The 10-year Treasury is generally considered to be one of the safest places you can park your money as it is backed up by the full faith and credit of the US government. The yield on the 10-year is 1.8% as mentioned above. However, annual inflation or CPI is currently sitting at 6.8%.iii This means that an investor who parks his or her money in a treasury bill will have negative rate of return of -5%. This unique situation is driving equity returns as investors need to beat inflation. The big winners last year were growth stocks as high inflation made their valuations more reasonable. The graph below shows the 10-year yield on the x-axis and the inflation rate on the y-axis. Inflation is currently running much hotter than the risk-free rate of return. This is a tailwind for equities.
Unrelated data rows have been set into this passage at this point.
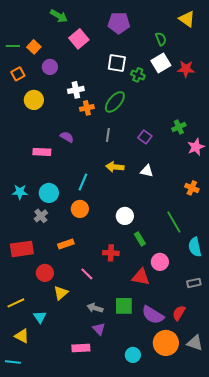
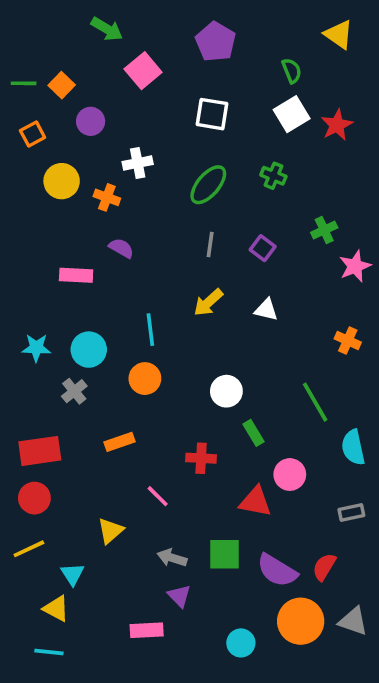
purple pentagon: (119, 23) -> (216, 42), turned 30
red star: (186, 69) -> (337, 125), turned -30
green cross: (138, 75) -> (273, 176), moved
orange cross: (87, 108) -> (107, 197), moved, turned 32
gray line: (108, 135) -> (210, 244), moved
yellow arrow: (115, 167) -> (208, 302), turned -48
cyan line: (83, 182) -> (150, 330), turned -30
red circle: (45, 273) -> (34, 498), moved
yellow triangle: (22, 336) -> (56, 609), moved
cyan line: (13, 362) -> (49, 652), moved

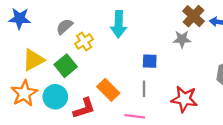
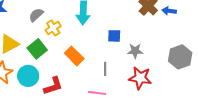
gray star: (182, 39) -> (135, 51), moved
blue square: (150, 61) -> (114, 36), moved
orange rectangle: (108, 90) -> (74, 56), moved

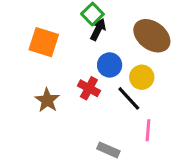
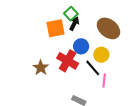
orange square: (44, 42) -> (55, 28), moved, turned -30
red cross: (89, 88) -> (68, 61), size x1.5
pink line: (148, 130) -> (104, 81), moved

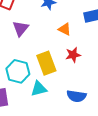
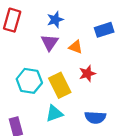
purple triangle: (21, 28) -> (50, 42), moved
cyan hexagon: (18, 71) -> (29, 81), moved

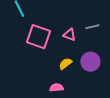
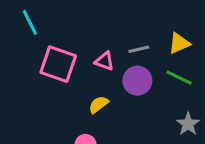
purple circle: (90, 62) -> (137, 81), moved

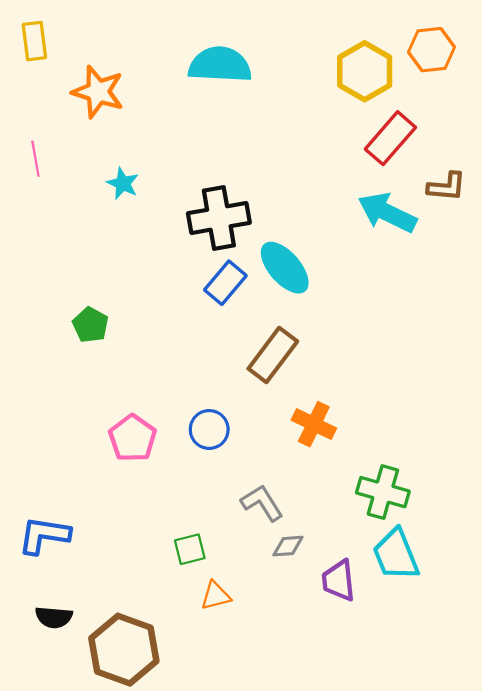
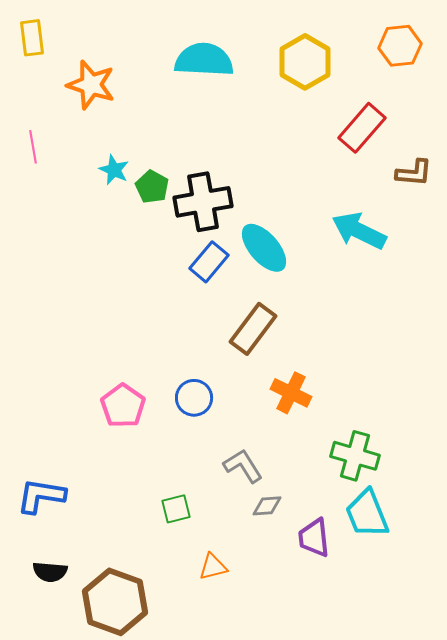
yellow hexagon: (365, 71) -> (305, 62), moved
cyan arrow: (387, 213) -> (359, 231), moved
green pentagon: (90, 325) -> (152, 187), moved
orange triangle: (216, 596) -> (213, 567), moved

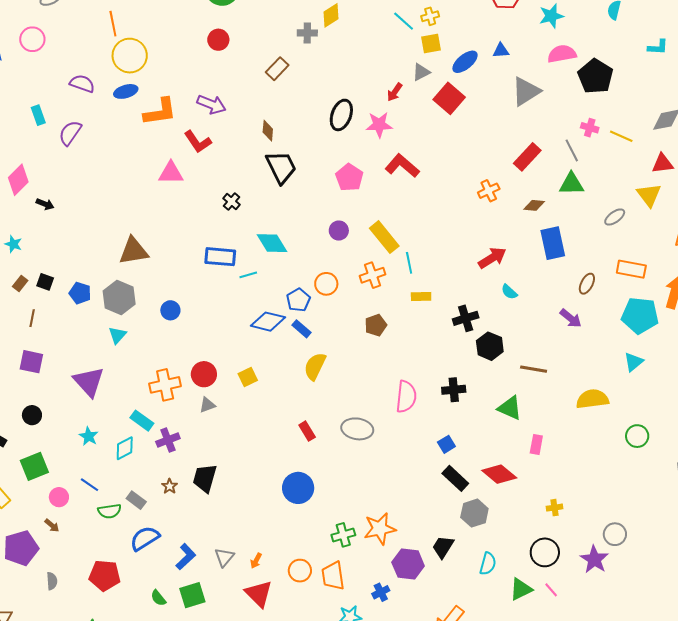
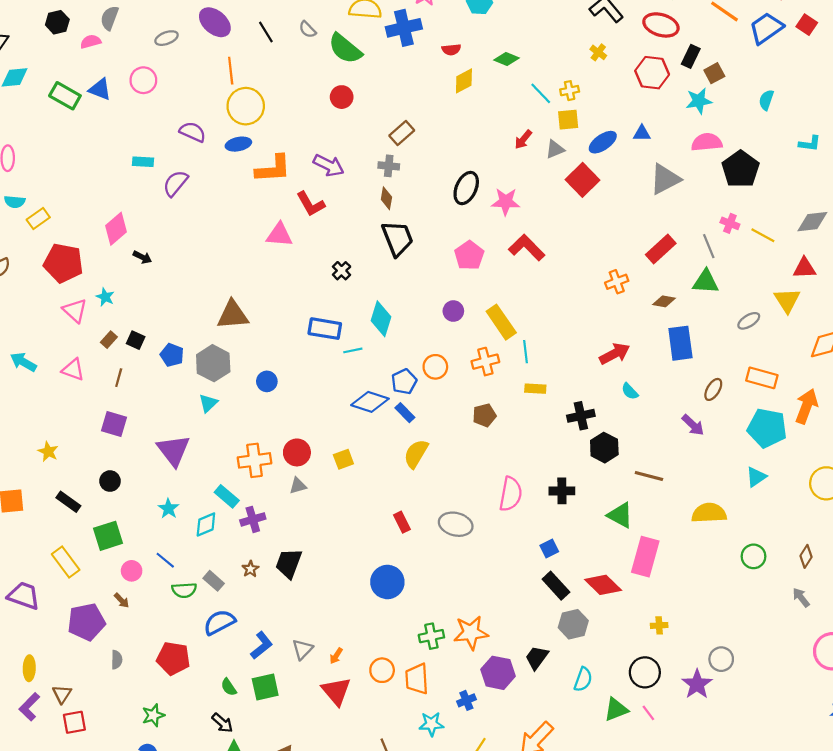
gray cross: (307, 33) -> (389, 166), moved
red arrow: (395, 92) -> (523, 140), moved
cyan rectangle: (38, 115) -> (143, 162), turned -72
cyan diamond: (272, 243) -> (381, 319), turned 44
pink rectangle: (536, 445) -> (645, 557), size x1.8

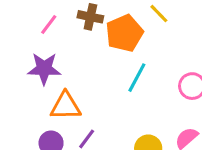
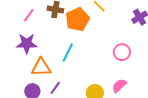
cyan line: (137, 78) -> (68, 53), moved

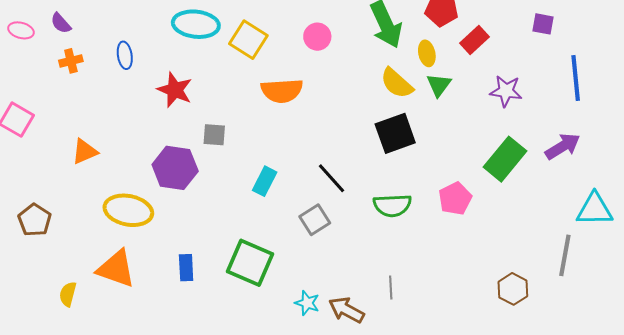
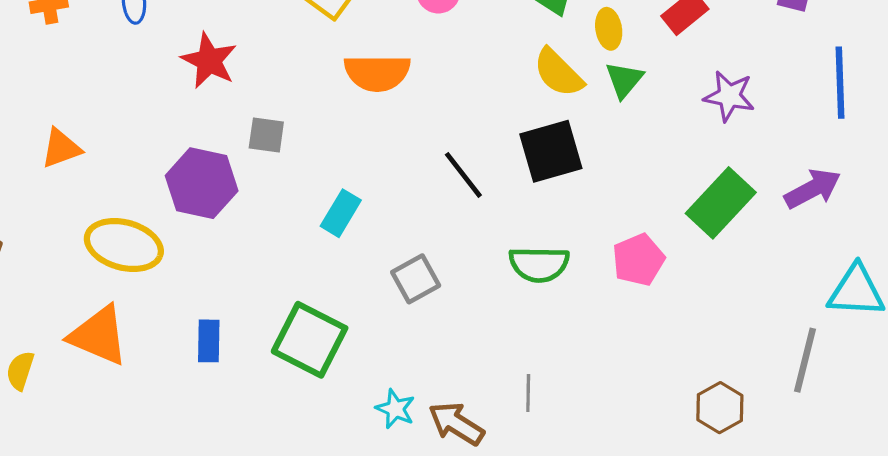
black line: (331, 178) -> (463, 175), moved

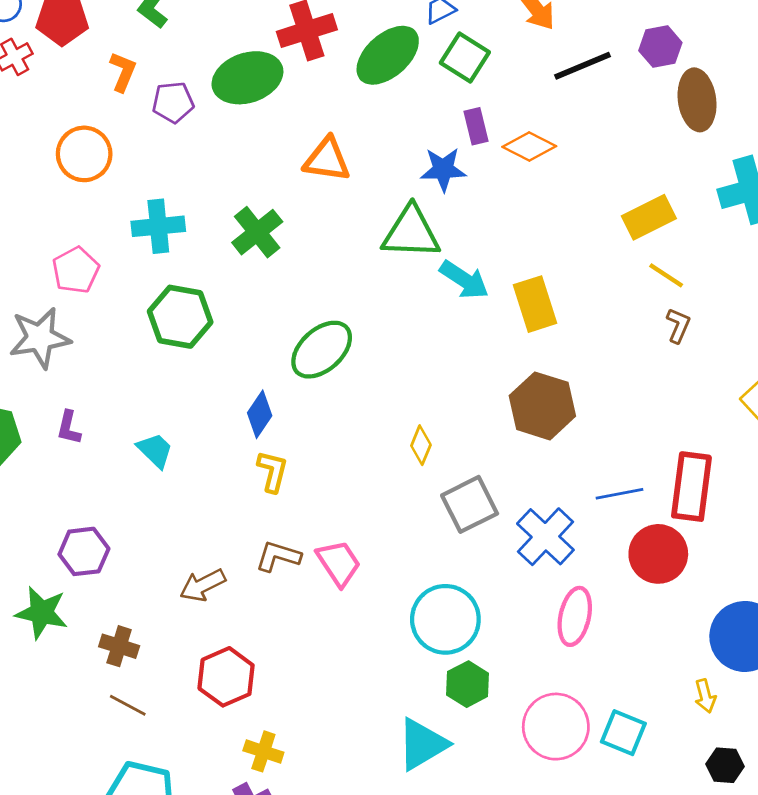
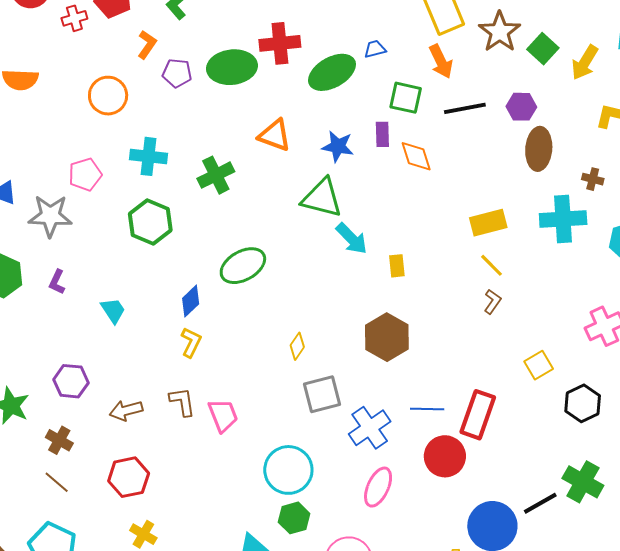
green square: (465, 58) -> (406, 98), moved, turned -32
orange diamond: (529, 147) -> (416, 156), turned 33
blue star: (443, 169) -> (338, 146), moved
yellow rectangle: (535, 304) -> (397, 266), size x0.6
purple hexagon: (84, 551) -> (71, 381), moved
brown L-shape: (278, 556) -> (182, 402), turned 52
In order to control inflation, the Fed is looking to taper. Again, I question if the Fed will actually taper, but if they do the market may rotate more into value stocks that are lower risk and pay a nice dividend. When/if they taper, large cap dividend paying stocks (blue-chip stocks) could be the big winners in 2022.
Gold and Bitcoin
With uncertainty in Equities and Bonds right now, I figured it would be a good time to revisit Gold and Bitcoin as they usually offer asymmetric non-correlating returns to traditional asset classes. Gold is currently trading around $1,800 an ounce. This is off of it’s high of $2,000 during the covid pandemic flight to safety. Despite ideal conditions, Gold is not very exciting right now, and the under-performance is perplexing to many investors including myself. Gold usually does well during periods of high inflation and low bond yields like we have right now. It is viewed as a currency alternative and one that offers safety when governments are spending more than they take in. While there are many theories as to why gold has underperformed, one is that it is being replaced by cryptocurrencies, primarily Bitcoin. Bitcoin has gained notoriety for massive gains and epic crashes. 2021 was a great year for Bitcoin as the price reached $69,000. Like Gold, Bitcoin does well when the Fed is printing money and fears of inflation are high. With the Fed threatening to taper, Bitcoin has dropped to it’s support zone around $40k. I think both have a place in an investor’s portfolio, with amount determined by individual circumstance.
Markets reward long term investors but positive returns do not happen every year. We need to have realistic expectations and not panic over volatility or a down year. My advice for you is to ignore the headlines. Occupy your time and mind with things you enjoy and try not to worry, that’s our job! In the meantime, my team and I will continue keeping an eye on the markets, using the playbook we’ve worked so hard to assemble. At the end of the day our job is to manage risk and make sure that risk is properly adjusted to reward.